• **What is expected**:
Ignore the pictures in the data below and set down exactly the lines from its first line through the line containing "NL24 RABO 0342 7619 27 of op rek.nr.".

• **Source data**:
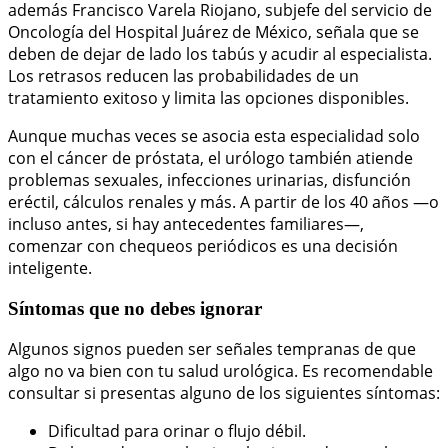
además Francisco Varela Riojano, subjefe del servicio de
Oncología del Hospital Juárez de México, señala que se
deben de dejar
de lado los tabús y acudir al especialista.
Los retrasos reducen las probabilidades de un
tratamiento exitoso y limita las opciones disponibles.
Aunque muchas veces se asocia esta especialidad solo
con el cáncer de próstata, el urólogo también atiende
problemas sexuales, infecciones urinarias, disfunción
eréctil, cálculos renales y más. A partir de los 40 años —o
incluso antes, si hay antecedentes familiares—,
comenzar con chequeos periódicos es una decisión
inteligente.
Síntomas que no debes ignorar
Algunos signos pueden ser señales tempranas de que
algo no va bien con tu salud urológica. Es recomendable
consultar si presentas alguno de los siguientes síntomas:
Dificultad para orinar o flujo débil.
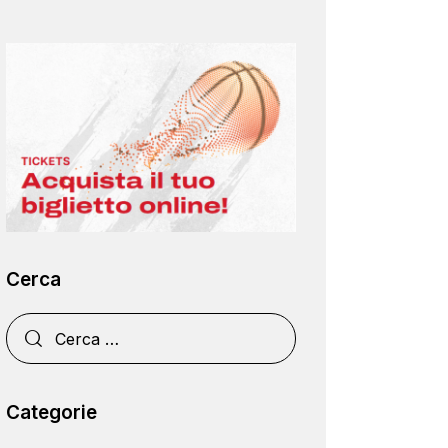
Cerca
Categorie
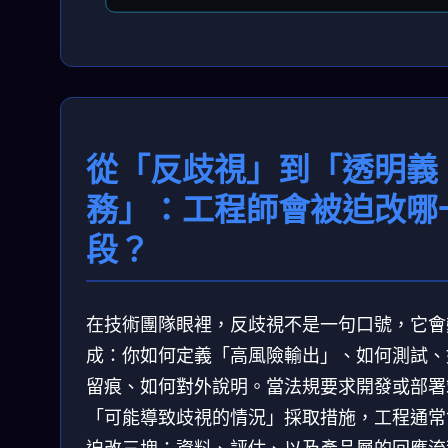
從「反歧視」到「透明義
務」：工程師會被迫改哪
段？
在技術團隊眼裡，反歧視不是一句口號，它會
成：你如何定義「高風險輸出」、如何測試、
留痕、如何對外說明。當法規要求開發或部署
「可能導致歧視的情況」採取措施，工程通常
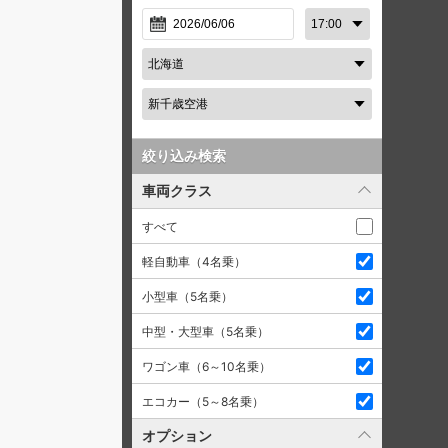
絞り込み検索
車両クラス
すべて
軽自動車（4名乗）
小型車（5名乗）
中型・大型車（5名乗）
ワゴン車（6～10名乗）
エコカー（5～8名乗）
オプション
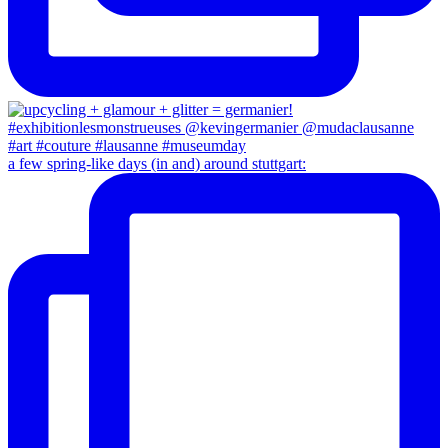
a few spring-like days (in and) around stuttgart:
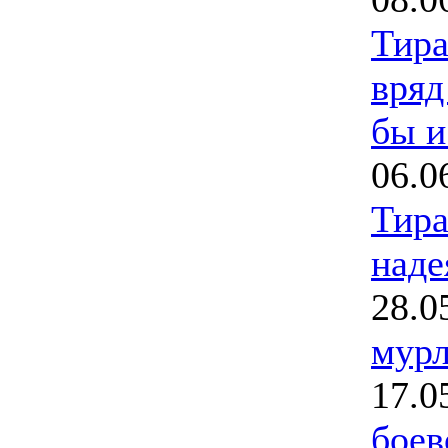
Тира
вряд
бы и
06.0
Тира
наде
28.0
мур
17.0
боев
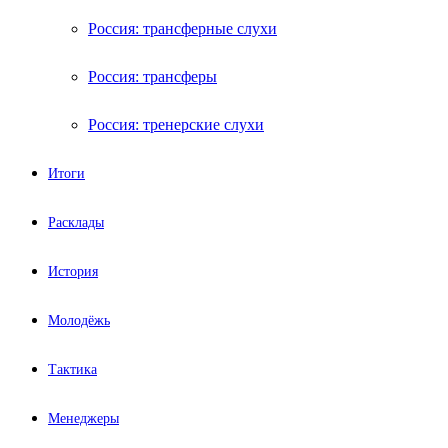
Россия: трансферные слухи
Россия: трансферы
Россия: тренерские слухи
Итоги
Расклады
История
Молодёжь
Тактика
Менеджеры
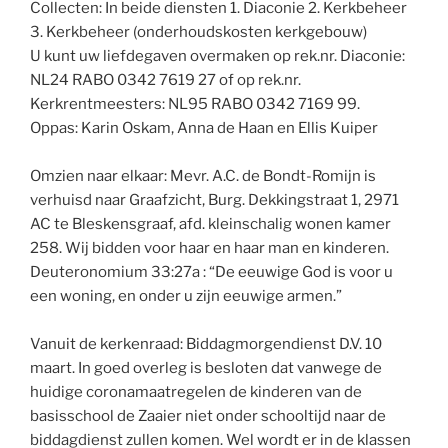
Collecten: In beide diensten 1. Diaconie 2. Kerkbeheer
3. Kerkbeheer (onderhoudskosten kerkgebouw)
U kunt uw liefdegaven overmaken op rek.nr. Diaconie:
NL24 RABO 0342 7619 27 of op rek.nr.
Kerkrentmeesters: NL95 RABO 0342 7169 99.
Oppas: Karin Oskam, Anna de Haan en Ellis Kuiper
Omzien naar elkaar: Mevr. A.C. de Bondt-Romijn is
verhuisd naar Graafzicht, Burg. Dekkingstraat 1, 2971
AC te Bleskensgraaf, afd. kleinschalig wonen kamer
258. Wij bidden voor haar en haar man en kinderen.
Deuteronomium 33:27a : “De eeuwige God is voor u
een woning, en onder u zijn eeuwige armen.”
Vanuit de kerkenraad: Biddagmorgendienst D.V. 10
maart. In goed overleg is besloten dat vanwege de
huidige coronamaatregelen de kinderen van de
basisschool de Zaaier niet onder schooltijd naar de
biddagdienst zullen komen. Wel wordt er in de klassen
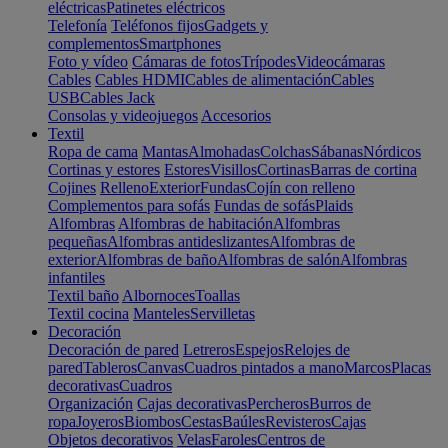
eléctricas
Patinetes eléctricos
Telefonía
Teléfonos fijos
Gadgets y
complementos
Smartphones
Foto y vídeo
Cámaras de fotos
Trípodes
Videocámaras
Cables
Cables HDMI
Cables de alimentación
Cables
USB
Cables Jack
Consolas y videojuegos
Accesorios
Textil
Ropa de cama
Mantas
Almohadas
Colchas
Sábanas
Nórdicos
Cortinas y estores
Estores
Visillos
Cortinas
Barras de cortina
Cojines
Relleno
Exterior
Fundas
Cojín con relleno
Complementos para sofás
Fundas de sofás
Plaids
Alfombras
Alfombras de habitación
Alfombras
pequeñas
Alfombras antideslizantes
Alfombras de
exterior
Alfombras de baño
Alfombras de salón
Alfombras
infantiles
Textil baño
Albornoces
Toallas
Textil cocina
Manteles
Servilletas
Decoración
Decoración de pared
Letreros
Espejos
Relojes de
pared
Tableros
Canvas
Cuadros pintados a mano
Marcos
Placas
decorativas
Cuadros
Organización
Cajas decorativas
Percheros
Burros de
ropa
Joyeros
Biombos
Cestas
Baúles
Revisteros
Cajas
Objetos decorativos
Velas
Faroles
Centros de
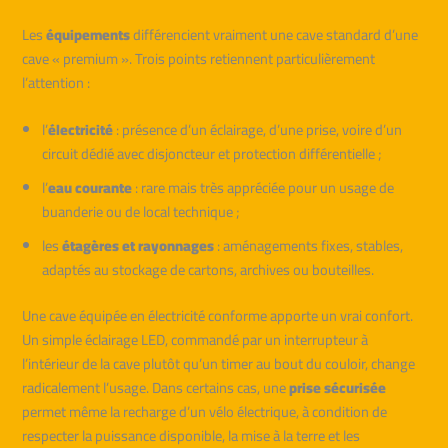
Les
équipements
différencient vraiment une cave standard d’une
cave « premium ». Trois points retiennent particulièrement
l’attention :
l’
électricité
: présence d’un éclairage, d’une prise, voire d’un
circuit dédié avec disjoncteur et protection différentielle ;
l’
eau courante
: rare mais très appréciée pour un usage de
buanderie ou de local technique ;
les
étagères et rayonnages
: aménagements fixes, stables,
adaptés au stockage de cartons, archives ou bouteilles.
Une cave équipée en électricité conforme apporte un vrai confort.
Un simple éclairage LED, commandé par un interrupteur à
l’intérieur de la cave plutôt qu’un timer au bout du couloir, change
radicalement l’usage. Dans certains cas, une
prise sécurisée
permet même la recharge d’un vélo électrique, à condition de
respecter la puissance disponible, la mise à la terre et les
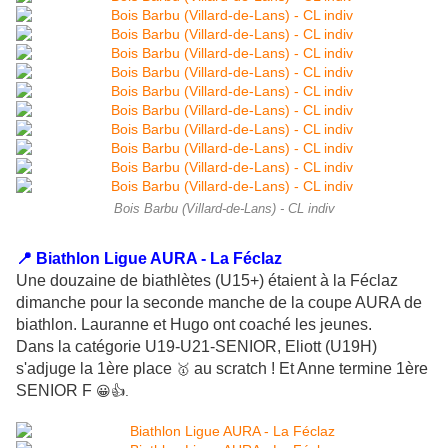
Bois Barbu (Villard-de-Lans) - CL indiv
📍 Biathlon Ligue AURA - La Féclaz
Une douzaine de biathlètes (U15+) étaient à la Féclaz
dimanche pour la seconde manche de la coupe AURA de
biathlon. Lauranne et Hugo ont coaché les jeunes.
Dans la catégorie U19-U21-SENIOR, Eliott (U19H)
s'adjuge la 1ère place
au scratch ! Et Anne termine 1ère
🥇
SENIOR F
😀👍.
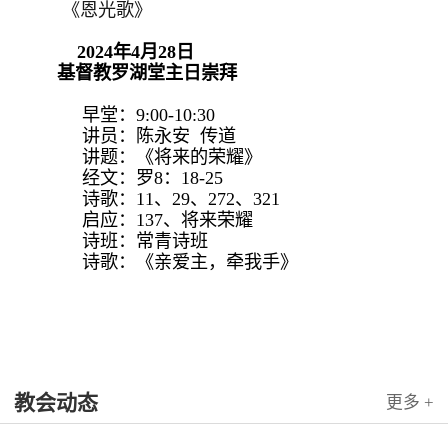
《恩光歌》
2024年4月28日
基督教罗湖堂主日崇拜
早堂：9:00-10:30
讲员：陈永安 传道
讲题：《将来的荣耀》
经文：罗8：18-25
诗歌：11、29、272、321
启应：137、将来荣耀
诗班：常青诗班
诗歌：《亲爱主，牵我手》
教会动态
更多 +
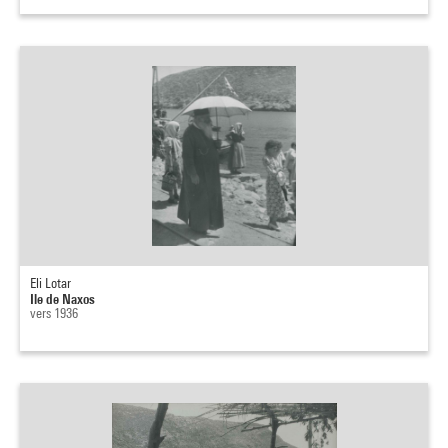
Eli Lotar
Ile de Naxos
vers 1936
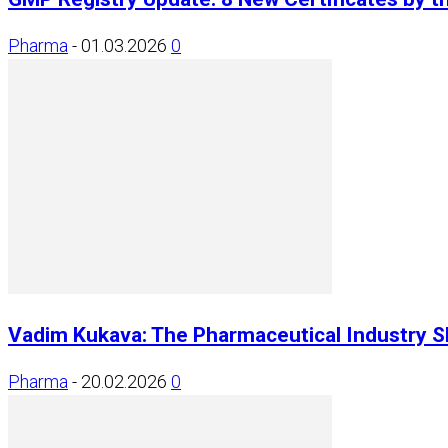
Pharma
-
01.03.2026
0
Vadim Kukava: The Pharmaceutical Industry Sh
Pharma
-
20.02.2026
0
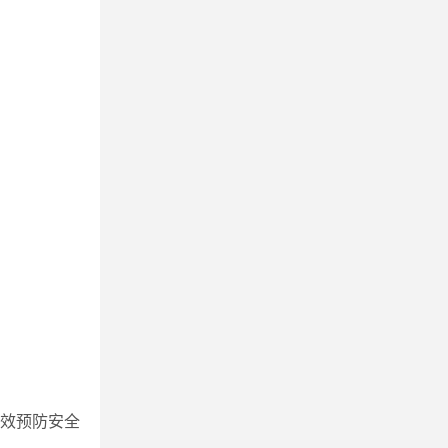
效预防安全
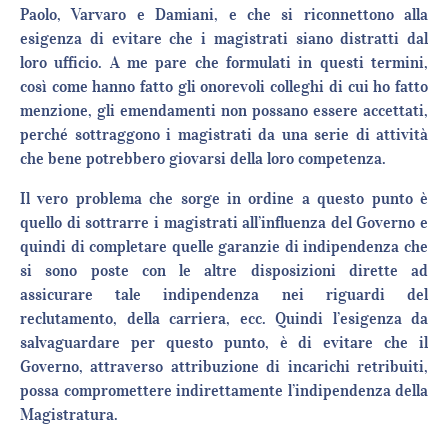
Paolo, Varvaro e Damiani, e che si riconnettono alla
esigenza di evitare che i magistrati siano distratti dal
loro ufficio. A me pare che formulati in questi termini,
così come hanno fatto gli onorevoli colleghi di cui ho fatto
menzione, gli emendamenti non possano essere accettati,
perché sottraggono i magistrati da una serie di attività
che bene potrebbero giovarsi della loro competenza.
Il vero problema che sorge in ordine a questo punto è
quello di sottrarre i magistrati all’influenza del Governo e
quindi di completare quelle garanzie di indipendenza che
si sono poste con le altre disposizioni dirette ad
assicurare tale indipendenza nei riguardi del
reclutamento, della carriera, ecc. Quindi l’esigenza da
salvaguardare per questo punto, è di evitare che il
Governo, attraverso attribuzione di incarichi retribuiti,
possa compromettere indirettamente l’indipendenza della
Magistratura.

• **Output**:
además Francisco Varela Riojano, subjefe del servicio de
Oncología del Hospital Juárez de México, señala que se
deben de dejar
de lado los tabús y acudir al especialista.
Los retrasos reducen las probabilidades de un
tratamiento exitoso y limita las opciones disponibles.
Aunque muchas veces se asocia esta especialidad solo
con el cáncer de próstata, el urólogo también atiende
problemas sexuales, infecciones urinarias, disfunción
eréctil, cálculos renales y más. A partir de los 40 años —o
incluso antes, si hay antecedentes familiares—,
comenzar con chequeos periódicos es una decisión
inteligente.
Síntomas que no debes ignorar
Algunos signos pueden ser señales tempranas de que
algo no va bien con tu salud urológica. Es recomendable
consultar si presentas alguno de los siguientes síntomas:
Dificultad para orinar o flujo débil.
Cerca
Categorie
從「反歧視」到「透明義
務」：工程師會被迫改哪
段？
在技術團隊眼裡，反歧視不是一句口號，它會
成：你如何定義「高風險輸出」、如何測試、
留痕、如何對外說明。當法規要求開發或部署
「可能導致歧視的情況」採取措施，工程通常
絞り込み検索
車両クラス
すべて
軽自動車（4名乗）
小型車（5名乗）
中型・大型車（5名乗）
ワゴン車（6～10名乗）
エコカー（5～8名乗）
オプション
a few spring-like days (in and) around stuttgart:
Тира
вряд
бы и
06.0
Тира
наде
28.0
мур
17.0
боев
Россия: трансферные слухи
Россия: трансферы
Россия: тренерские слухи
Итоги
Расклады
История
Молодёжь
Тактика
Менеджеры
Collecten: In beide diensten 1. Diaconie 2. Kerkbeheer
3. Kerkbeheer (onderhoudskosten kerkgebouw)
U kunt uw liefdegaven overmaken op rek.nr. Diaconie:
NL24 RABO 0342 7619 27 of op rek.nr.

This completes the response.